Only certain lines below are wanted: those starting at the line containing "Информатика" and ending at the line containing "Float 3,9 m, 8-25 g", both included, each retyped exactly.

■ ■ ■

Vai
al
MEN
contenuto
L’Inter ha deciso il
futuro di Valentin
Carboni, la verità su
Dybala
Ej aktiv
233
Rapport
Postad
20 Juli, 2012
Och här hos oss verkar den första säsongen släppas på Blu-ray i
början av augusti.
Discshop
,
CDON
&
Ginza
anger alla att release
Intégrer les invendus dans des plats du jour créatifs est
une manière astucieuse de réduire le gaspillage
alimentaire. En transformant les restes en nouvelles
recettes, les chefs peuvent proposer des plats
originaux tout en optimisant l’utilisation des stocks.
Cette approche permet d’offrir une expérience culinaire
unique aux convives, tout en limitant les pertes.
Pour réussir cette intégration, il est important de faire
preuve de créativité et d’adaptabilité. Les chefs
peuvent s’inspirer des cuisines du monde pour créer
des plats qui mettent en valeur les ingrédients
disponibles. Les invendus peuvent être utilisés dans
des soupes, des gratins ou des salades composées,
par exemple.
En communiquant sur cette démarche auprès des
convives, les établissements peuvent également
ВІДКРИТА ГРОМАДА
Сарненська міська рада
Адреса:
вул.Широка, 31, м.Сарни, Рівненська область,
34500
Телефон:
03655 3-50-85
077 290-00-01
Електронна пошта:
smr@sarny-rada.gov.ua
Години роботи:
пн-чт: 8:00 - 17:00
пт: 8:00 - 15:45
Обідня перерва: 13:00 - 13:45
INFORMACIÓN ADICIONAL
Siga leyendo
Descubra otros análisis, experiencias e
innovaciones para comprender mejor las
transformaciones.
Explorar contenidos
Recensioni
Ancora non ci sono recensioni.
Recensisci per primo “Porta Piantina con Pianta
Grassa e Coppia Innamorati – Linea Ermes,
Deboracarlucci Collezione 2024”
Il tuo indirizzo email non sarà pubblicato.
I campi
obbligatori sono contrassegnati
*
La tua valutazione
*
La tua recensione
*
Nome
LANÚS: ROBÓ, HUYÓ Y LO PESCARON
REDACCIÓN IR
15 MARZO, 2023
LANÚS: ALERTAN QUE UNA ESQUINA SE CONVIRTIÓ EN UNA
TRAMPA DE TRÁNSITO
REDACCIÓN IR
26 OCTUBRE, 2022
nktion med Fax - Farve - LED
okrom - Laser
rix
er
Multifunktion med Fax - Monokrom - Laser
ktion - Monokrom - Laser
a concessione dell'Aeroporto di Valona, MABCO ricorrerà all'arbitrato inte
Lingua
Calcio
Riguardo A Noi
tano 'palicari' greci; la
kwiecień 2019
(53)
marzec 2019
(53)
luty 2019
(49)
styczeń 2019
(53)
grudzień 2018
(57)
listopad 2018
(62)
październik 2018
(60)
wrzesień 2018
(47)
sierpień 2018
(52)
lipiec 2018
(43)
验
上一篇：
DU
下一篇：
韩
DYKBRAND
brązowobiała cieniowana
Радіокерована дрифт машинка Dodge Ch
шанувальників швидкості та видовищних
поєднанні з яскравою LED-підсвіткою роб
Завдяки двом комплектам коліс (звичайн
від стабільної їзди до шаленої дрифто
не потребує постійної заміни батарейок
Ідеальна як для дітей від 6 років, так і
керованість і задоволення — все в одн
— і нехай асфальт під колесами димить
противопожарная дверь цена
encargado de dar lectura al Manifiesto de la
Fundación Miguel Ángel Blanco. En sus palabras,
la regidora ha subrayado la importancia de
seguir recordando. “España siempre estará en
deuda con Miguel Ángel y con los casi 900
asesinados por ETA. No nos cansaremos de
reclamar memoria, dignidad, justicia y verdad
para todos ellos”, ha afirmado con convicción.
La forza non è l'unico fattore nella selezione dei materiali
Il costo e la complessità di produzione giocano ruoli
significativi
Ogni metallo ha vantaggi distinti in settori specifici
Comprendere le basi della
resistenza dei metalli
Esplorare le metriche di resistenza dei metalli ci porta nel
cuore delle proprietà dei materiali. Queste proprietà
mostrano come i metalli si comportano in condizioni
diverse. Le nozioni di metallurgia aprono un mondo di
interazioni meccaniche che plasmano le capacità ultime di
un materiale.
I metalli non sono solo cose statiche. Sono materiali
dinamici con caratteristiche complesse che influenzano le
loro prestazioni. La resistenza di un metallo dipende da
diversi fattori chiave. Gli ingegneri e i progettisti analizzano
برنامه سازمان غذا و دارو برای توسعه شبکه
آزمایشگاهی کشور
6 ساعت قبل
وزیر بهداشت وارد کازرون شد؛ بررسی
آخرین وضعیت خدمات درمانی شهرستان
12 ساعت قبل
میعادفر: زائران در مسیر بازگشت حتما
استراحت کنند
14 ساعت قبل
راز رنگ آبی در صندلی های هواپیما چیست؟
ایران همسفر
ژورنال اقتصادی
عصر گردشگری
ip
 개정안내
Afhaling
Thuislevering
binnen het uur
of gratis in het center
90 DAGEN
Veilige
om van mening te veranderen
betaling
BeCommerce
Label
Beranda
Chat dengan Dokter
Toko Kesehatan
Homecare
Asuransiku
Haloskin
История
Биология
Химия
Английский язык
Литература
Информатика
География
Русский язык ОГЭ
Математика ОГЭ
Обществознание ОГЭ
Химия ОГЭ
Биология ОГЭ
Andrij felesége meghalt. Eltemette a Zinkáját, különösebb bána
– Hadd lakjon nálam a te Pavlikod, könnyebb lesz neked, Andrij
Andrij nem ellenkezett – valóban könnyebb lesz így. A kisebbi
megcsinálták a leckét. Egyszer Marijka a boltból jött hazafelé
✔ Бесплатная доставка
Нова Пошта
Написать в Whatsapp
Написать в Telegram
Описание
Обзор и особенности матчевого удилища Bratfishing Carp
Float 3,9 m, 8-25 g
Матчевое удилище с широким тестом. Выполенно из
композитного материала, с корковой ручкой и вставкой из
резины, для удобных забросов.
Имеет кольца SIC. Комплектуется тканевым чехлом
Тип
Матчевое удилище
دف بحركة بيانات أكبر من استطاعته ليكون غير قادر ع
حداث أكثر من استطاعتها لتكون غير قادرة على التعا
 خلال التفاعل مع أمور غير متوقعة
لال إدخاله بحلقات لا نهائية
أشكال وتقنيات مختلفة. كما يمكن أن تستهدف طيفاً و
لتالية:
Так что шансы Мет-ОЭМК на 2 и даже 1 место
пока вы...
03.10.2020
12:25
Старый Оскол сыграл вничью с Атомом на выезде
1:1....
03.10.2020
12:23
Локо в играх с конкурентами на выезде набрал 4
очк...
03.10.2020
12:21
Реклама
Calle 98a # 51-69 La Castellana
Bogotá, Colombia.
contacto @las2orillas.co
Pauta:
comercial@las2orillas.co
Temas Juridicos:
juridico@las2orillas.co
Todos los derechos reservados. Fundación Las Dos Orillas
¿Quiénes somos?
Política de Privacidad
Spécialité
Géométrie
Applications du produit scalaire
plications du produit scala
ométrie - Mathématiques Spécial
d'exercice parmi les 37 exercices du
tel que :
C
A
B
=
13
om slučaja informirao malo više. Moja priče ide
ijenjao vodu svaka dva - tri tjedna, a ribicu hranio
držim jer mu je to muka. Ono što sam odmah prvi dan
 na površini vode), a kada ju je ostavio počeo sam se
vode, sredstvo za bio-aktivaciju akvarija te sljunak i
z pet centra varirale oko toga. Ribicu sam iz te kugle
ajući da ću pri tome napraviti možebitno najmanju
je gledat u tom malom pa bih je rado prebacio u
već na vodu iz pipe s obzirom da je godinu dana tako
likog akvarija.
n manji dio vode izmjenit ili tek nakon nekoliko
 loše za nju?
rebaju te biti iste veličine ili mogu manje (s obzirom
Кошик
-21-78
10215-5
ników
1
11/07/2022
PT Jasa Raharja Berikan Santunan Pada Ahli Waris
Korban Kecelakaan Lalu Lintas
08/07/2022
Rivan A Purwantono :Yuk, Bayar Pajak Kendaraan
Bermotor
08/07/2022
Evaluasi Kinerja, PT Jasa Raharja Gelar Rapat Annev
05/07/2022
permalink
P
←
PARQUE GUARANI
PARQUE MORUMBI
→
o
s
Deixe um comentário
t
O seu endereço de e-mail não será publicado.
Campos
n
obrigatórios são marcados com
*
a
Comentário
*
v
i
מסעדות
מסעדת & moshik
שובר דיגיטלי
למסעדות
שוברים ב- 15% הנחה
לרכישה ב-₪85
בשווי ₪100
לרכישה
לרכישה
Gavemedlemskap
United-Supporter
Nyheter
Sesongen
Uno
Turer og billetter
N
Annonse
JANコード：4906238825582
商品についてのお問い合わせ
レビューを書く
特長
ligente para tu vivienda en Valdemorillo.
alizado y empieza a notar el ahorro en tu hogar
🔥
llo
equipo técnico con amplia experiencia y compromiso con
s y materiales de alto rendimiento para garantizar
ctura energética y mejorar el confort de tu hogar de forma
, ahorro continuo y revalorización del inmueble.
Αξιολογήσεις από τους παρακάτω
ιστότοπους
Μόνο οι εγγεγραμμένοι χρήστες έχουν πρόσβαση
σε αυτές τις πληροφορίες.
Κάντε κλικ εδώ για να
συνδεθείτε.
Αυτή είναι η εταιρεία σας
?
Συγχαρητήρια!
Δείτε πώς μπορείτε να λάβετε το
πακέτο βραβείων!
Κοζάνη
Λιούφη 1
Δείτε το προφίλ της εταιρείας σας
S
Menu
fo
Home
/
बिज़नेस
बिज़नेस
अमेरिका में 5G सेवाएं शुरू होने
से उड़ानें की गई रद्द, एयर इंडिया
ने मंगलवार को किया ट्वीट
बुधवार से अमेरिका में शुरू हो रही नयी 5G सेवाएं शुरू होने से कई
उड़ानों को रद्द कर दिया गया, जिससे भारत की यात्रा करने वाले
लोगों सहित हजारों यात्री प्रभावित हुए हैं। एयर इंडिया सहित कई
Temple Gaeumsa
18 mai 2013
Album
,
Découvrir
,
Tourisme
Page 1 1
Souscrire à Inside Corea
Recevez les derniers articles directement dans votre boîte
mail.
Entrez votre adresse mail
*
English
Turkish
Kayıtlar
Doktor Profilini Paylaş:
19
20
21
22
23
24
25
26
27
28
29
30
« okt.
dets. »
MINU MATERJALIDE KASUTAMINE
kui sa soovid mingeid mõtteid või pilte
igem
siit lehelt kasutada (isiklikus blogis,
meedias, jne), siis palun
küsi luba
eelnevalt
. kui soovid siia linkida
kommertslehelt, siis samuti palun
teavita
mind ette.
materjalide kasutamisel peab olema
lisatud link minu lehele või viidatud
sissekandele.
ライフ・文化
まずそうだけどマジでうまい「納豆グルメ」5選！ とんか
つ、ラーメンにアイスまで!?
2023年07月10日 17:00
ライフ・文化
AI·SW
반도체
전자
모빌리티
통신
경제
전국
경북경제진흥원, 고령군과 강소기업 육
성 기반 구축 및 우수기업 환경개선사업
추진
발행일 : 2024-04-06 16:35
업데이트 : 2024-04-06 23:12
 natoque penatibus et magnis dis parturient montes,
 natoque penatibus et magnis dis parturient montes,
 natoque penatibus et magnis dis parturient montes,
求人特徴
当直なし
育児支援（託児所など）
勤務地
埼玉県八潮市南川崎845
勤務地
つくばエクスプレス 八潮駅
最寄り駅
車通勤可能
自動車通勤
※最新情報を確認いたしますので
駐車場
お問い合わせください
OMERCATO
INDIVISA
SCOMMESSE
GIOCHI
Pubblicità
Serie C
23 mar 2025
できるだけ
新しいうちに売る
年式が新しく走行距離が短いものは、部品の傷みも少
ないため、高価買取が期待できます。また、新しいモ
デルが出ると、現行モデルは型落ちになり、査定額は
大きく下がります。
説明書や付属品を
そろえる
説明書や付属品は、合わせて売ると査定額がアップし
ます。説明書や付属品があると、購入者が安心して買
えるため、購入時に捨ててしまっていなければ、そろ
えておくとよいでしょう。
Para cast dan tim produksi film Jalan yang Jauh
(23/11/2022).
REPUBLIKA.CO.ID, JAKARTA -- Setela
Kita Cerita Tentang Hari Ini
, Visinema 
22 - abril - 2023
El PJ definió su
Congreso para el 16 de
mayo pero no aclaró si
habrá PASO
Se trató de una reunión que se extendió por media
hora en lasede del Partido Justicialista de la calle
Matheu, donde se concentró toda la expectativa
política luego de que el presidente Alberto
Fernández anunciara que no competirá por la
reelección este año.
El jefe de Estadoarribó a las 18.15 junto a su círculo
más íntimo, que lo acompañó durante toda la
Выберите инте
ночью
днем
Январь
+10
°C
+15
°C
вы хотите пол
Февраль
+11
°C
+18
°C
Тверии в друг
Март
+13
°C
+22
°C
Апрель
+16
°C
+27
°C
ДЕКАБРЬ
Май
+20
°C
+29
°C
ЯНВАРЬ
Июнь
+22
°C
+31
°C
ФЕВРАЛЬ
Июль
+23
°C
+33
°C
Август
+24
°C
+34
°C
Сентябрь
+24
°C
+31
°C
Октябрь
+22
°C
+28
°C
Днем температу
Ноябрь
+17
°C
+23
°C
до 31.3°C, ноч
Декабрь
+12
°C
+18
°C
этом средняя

■ ■ ■

EXERCISE RESPONSE:
Информатика
География
Русский язык ОГЭ
Математика ОГЭ
Обществознание ОГЭ
Химия ОГЭ
Биология ОГЭ
Andrij felesége meghalt. Eltemette a Zinkáját, különösebb bána
– Hadd lakjon nálam a te Pavlikod, könnyebb lesz neked, Andrij
Andrij nem ellenkezett – valóban könnyebb lesz így. A kisebbi
megcsinálták a leckét. Egyszer Marijka a boltból jött hazafelé
✔ Бесплатная доставка
Нова Пошта
Написать в Whatsapp
Написать в Telegram
Описание
Обзор и особенности матчевого удилища Bratfishing Carp
Float 3,9 m, 8-25 g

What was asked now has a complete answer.